[Collected data]
◇ ◇ ◇ ◇ ◇ ◇ ◇

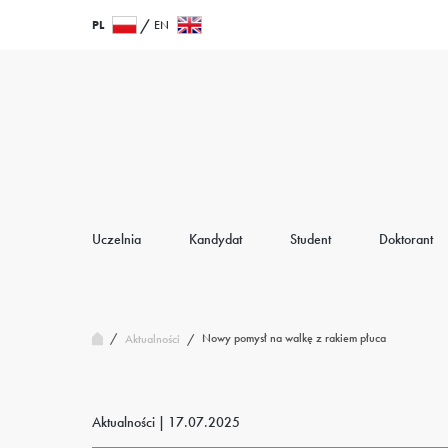
Przejdź
Wróć
PL
EN
do
do
treści
strony
głównej
Uczelnia
Kandydat
Student
Doktorant
/
Nowy pomysł na walkę z rakiem płuca
Aktualności
/
Aktualności |
17.07.2025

◇ ◇ ◇ ◇ ◇ ◇ ◇

- **What you need to do**: Lines from the one containing "Nowy pomysł na walkę z rakiem płuca" to the end of the data are to be printed exactly, including the first and last.

- **Expected answer**:
Nowy pomysł na walkę z rakiem płuca
Aktualności
/
Aktualności |
17.07.2025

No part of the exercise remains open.